The water permeability barrier of the stratum corneum (SC) seems primarily to be regulated by the lamellarly arranged
lipid bilayers between the corneocytes, which originate largely from polar
lipid precursors provided by the cells of stratum granulosum via exocytosis of the lamellar body (LB) content. In particular, the structural organization of these intercellular
lipid lamellae seems to be responsible for the very low water permeability of the intact skin, and these
lipid-rich structures might also influence the desquamation process in the SC. The aim of this study was to obtain further insight into the distribution and organization of the epidermal
lipids (EL) and the mechanism involved in desquamation and barrier function in normal human skin and scaling skin disorders.

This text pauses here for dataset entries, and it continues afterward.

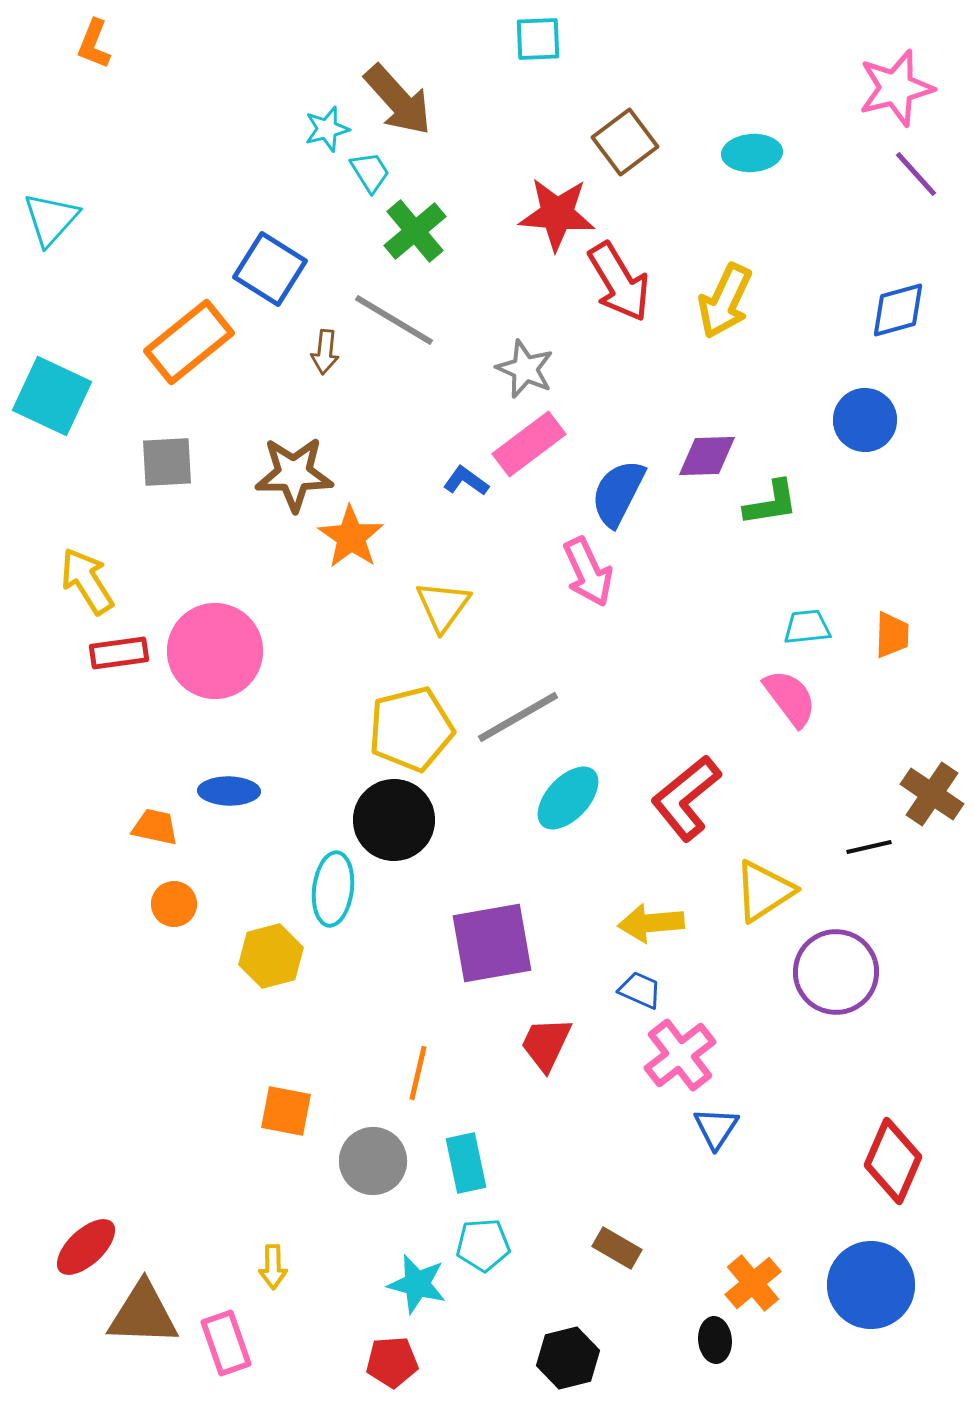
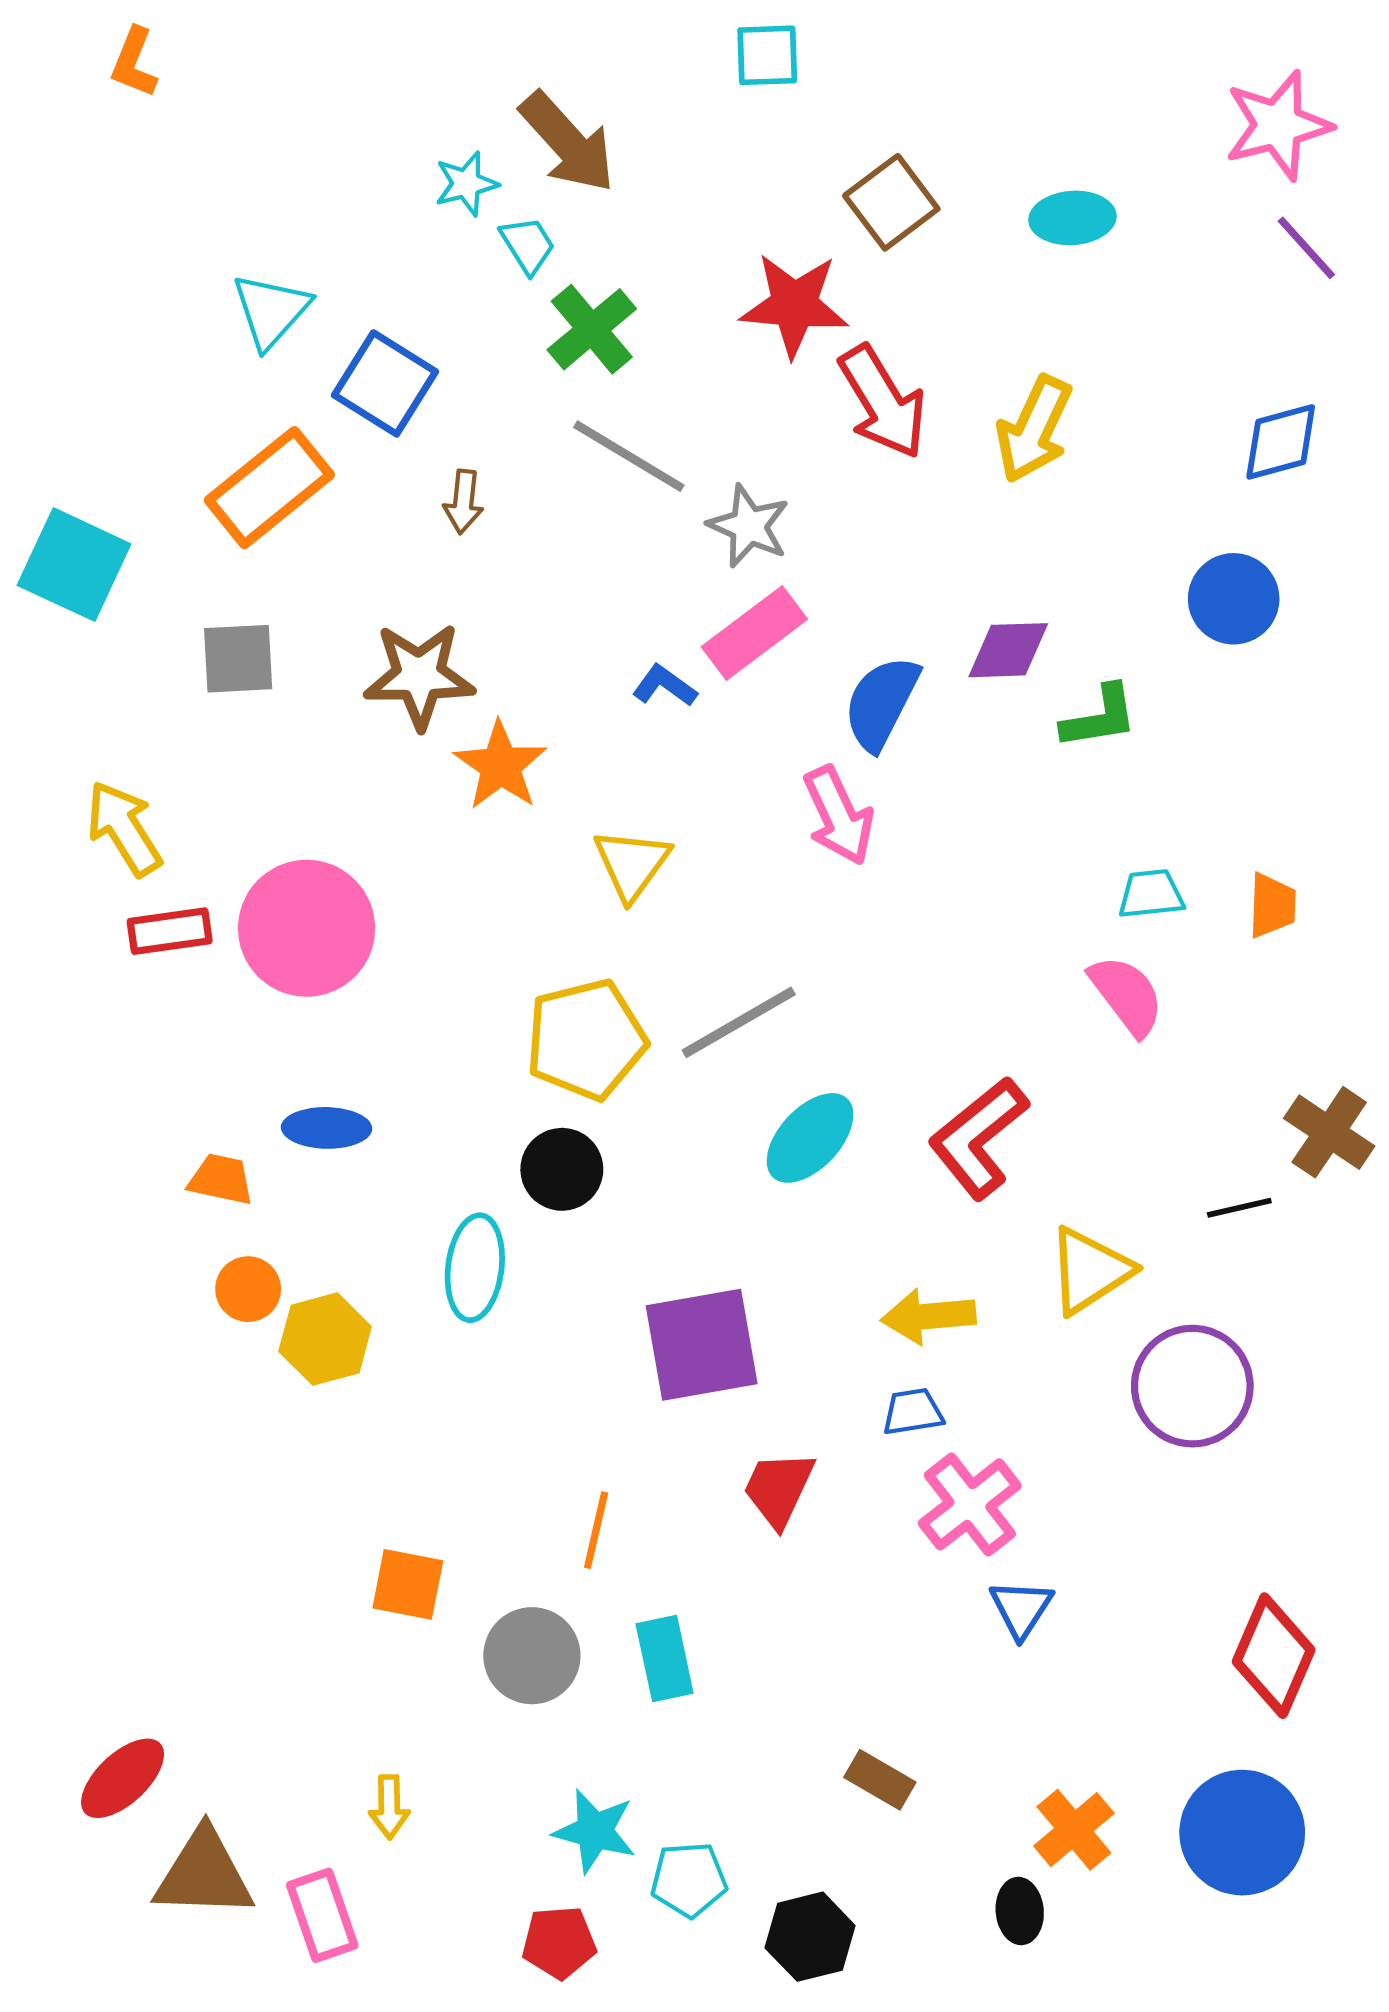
cyan triangle: (51, 219) -> (271, 311), moved
gray line: (394, 320) -> (629, 456), moved
black circle: (394, 820) -> (562, 1169), size x0.7
yellow hexagon: (271, 956) -> (325, 1339), moved
blue trapezoid: (640, 990) -> (913, 1412), turned -33
cyan pentagon: (483, 1245) -> (689, 1880), moved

Biopsies of healthy human skin (n = 12), of inflammatory
skin diseases (atopic dry skin (n = 9), psoriatic skin lesions [n = 2]), and of hereditary keratinization disorders (autosomal recessive
ichthyoses congenita (n = 3), X-chromosomal
ichthyosis (XCI) [n = 3]) were analyzed utilizing a special fixation protocol with
ruthenium tetroxide (RuO4) postfixation. While the atopic dry skin revealed normal barrier structures, the
psoriasis lesions were characterized by severe alteration of the
lipid structures leading to an abnormal interaction with the desmosomal unit. While the intercellular domains in some of the studied keratinization disorders showed an impaired distribution of the EL (autosomal recessive
ichthyoses), X-chromosomal
ichthyosis showed normal
lipid architecture. Dry and scaly skin disorders are therefore not always accompanied by an impairment of the water permeability barrier.